When people ask me for my recommendation on purchasing a home, I always start off by recommending one takes out a 15 year mortgage instead of a 30 year mortgage. I’ve written before about the difference in cost between a 15 year and 30 year mortgage. But I thought today I would update that post with numbers from today’s interest rate environment and doing so got me to thinking what you could do with the interest savings from the 15 year mortgage over the 30 year mortgage.
Let’s say you buy a home at the August 2012 median price of $256,900 using the current 30 year fixed mortgage rate of 3.62%. Over the course of the 30 year term you would pay approximately $165K in interest. Now compare it to the current 15 year fixed rate mortgage average rate of 2.91%. You would only pay approximately $60K in interest over the 15 year term. That’s over $100K difference! True, the 15 year mortgage has a higher monthly payment ($1,763) compared to the 30 year mortgage ($1,170) but you will pay off your mortgage 15 years sooner. What would happen if you took that interest saved and invested it for 15 years?

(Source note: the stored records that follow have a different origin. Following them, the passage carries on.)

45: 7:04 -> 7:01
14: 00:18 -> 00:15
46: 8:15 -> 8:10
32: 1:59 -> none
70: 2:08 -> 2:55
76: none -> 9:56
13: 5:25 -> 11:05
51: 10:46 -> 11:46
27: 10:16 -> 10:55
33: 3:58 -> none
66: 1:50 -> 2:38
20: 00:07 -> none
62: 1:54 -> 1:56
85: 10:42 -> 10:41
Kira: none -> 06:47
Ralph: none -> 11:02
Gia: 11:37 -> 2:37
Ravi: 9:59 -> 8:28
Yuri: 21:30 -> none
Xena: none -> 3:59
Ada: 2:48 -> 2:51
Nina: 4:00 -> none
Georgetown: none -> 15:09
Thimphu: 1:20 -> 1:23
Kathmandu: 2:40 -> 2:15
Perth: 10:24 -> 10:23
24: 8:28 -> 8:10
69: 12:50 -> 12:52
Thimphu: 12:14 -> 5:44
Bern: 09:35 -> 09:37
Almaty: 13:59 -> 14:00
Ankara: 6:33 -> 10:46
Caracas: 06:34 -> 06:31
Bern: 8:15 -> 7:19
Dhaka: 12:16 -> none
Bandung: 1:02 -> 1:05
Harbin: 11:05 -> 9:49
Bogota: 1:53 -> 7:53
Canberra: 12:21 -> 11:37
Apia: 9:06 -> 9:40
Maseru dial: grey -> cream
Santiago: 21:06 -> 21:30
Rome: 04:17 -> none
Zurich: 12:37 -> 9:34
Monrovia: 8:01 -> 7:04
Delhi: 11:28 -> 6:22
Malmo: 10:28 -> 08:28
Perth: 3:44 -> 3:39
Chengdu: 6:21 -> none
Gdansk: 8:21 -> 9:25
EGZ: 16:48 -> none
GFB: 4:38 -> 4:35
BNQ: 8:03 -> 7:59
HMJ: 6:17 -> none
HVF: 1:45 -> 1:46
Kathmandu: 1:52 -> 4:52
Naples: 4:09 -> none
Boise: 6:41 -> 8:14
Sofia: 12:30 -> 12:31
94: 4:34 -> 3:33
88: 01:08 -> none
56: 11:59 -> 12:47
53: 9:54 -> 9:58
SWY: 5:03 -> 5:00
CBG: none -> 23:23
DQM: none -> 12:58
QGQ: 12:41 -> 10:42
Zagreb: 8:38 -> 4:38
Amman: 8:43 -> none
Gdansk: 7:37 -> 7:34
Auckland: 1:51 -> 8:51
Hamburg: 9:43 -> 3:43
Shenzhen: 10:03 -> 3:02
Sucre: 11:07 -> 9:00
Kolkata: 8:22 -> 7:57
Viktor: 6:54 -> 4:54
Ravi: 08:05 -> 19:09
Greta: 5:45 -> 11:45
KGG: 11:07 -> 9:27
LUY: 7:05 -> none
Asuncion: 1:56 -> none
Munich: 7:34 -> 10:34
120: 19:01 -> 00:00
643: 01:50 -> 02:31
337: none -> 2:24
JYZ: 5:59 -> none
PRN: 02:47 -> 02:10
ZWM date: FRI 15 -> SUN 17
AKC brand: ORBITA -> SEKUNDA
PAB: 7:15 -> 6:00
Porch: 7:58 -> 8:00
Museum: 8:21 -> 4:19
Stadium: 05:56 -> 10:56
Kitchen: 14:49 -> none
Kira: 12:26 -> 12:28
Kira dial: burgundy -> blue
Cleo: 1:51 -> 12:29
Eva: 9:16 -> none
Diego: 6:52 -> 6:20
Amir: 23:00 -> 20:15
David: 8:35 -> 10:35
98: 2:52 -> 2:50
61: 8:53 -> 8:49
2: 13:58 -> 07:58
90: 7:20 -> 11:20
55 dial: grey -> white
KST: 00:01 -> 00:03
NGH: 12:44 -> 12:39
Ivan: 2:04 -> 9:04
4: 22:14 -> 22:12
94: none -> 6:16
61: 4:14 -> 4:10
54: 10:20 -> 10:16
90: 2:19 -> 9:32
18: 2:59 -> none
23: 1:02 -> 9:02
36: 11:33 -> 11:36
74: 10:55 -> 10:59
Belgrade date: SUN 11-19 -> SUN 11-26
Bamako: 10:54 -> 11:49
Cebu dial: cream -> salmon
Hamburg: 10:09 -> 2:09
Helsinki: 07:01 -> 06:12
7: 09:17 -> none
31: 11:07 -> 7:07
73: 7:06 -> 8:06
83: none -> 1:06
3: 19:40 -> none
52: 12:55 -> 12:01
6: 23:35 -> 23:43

By spreading the $100,000 dollars saved in interest over 15 years, you would be saving around $6,500 a year in investments. If you averaged a 10% rate of return that would leave you with approximately $225,000 in savings at the end of the 15 years. How do you like that 30 year mortgage now?
What can we learn from this calculation? A 30 year mortgage costs you a lot more than a higher interest rate. Yes, they are the standard in the mortgage industry, but why? Because some bank discovered that marketing 30 year mortgages worked because people could buy a lot more house with the lower payment. But after looking at the numbers, can you really “afford” a 30 year mortgage?
How long of a mortgage do you have? 15 year? 20 year? 30 year? Other? What made you decide to go with that length of term and are you happy with your decision?